This section describes the usage of some of the tooling which ships with Hollow, but the tools described here are by no means a comprehensive accounting of the things you can do with your data once it's Hollow. We hope that you'll find it straightforward to use the basic building blocks provided by the Hollow framework in different ways to create new tooling — and then contribute back any tools which you develop for your use case and find useful.

Insight Tools

History tool

Hollow provides the ability to retain, in memory, the changes in a dataset over many states, and to easily access historical data. This is accomplished via the HollowHistory class:

public HollowHistory(HollowReadStateEngine initialHollowStateEngine, 
                     long initialVersion, 
                     int maxHistoricalStatesToKeep)

State Versioning

The initialVersion parameter above should be a unique value identifying the state.
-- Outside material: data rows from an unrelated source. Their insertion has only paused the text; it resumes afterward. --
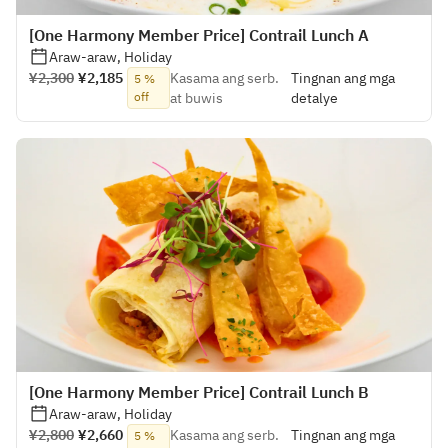
[One Harmony Member Price] Contrail Lunch A
Araw-araw, Holiday
¥2,300
¥2,185
Kasama ang serb.
Tingnan ang mga
5 %
off
at buwis
detalye
[One Harmony Member Price] Contrail Lunch B
Araw-araw, Holiday
¥2,800
¥2,660
Kasama ang serb.
Tingnan ang mga
5 %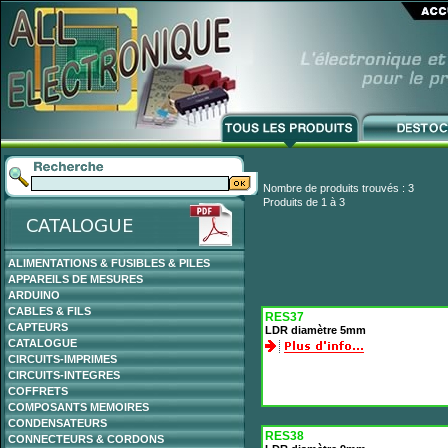
Nombre de produits trouvés : 3
Produits de 1 à 3
ALIMENTATIONS & FUSIBLES & PILES
APPAREILS DE MESURES
ARDUINO
CABLES & FILS
RES37
CAPTEURS
LDR diamètre 5mm
CATALOGUE
CIRCUITS-IMPRIMES
CIRCUITS-INTEGRES
COFFRETS
COMPOSANTS MEMOIRES
CONDENSATEURS
RES38
CONNECTEURS & CORDONS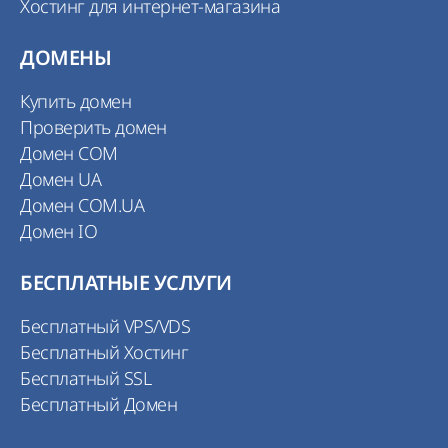
Хостинг для интернет-магазина
ДОМЕНЫ
Купить домен
Проверить домен
Домен COM
Домен UA
Домен COM.UA
Домен IO
БЕСПЛАТНЫЕ УСЛУГИ
Бесплатный VPS/VDS
Бесплатный Хостинг
Бесплатный SSL
Бесплатный Домен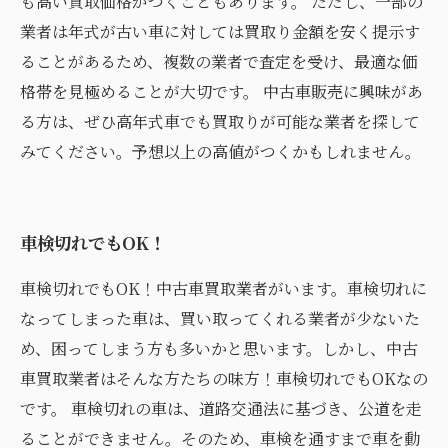
も高い買取価格がつくこともあります。 ただし、一部の
業者は年式が古い車に対しては買取り金額を安く提示す
ることがあるため、複数の業者で査定を受け、最適な価
格帯を見極めることが大切です。 中古車販売に興味があ
る方は、ぜひ高年式車でも買取りが可能な業者を探して
みてください。予想以上の高値がつくかもしれません。
車検切れでもOK！
車検切れでもOK！中古車買取業者がいます。車検切れに
なってしまった車は、買い取ってくれる業者が少ないた
め、困ってしまう方も多いかと思います。しかし、中古
車買取業者はそんな方たちの味方！車検切れでもOKなの
です。 車検切れの車は、道路交通法に基づき、公道を走
ることができません。そのため、車検を通すまで車を動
The HollowHistory should be configured with the primary keys of records for which we are interested in tracking history. For example, using our Movie/Actor example from the Getting Started guide, we may specify the following configuration:

HollowHistory history = new HollowHistory(readEngine, 1, 1000);
HollowHistoryKeyIndex historyIdx = history.getKeyIndex();

historyIdx.addTypeIndex("Movie", "id");
historyIdx.indexTypeField("Movie", "id");

historyIdx.addTypeIndex("Actor", "actorId");

Notice there are two types of calls available to the HollowHistoryKeyIndex:

  • The addTypeIndex() call specifies the primary key for a type which we want to be able to view historical changes over time. Primary keys may be defined over multiple fields. The final parameter in the addTypeIndex() call is a vararg.
  • The indexTypeField() call specifies an individual primary key field over which we want to be able to search for historical changes over time.

Primary Keys

The HollowHistory will, by default, automatically configure any primary keys which are defined in the Object schemas of your dataset. However, the calls to indexTypeField() will not be automatically configured.
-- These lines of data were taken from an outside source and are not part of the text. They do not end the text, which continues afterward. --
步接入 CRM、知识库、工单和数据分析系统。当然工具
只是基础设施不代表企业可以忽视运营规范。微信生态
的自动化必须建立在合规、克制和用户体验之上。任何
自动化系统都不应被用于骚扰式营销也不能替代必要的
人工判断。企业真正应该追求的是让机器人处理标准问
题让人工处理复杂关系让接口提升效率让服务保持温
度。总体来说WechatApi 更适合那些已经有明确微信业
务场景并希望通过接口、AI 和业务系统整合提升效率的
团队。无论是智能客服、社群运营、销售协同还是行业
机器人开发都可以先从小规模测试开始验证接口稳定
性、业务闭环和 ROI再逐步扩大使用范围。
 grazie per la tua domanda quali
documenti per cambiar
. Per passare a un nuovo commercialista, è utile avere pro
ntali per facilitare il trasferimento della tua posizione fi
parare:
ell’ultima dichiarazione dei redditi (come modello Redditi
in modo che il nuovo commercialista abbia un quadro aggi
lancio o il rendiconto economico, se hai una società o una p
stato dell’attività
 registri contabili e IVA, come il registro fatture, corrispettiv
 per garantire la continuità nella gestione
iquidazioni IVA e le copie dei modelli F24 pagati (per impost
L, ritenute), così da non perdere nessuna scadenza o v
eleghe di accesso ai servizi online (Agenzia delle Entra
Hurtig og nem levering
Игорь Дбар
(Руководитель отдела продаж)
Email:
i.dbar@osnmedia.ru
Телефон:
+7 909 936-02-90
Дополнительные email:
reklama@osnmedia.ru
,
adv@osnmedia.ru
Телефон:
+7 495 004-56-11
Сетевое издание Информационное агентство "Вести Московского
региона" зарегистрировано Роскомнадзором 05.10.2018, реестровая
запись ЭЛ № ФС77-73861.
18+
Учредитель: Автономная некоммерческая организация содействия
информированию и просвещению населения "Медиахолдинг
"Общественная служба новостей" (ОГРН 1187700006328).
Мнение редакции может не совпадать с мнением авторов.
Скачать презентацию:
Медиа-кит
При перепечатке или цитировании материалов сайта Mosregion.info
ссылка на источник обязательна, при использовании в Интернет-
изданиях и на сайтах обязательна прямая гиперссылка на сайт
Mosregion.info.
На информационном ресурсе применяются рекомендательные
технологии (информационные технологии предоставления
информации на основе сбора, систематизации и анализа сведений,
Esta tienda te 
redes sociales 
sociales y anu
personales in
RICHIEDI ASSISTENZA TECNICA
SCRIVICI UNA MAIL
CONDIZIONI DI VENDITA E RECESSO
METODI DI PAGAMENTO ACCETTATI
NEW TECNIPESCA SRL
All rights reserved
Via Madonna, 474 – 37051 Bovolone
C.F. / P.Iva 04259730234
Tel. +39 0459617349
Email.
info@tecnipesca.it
Once instantiated and configured, the HollowHistory should be notified each time the state engine is transitioned via the deltaOccurred(long newVersion) method. The HollowHistory will track the entire dataset for each state which through which the state engine is transitioned.

This historical data is maintained by retaining and indexing all of the changes for the delta chain in memory. Because only changes over time are retained, rather than complete states, a great length of history can often be held in memory.

Hollow includes a ready-made UI which can be applied to a HollowHistory for any dataset. The included UI clearly displays the changes which occur between adjacent states as the state engine transitions through a delta chain. This will allow users to quickly realize all of the benefits of indexed, historical data retention at their fingertips.

The HollowHistoryUI class in the hollow-diff-ui project is instantiated using a HollowHistory and a base URL path. Incoming requests should be sent to the handle method:

public boolean handle(String target, 
                      HttpServletRequest req, 
                      HttpServletResponse resp) throws IOException

The HollowHistoryUI can be used in the context of an existing web container, or can be invoked via the included HollowHistoryUIServer, which uses the Jetty HTTP Servlet Server:

HollowHistory history = /// set up the history;

HollowHistoryUI ui = new HollowHistoryUI("", history);
HollowHistoryUIServer server = new HollowHistoryUIServer(ui, 8080);

server.start();
server.join();

While the above code is running, you can point a browser to http://localhost:8080 to explore the history.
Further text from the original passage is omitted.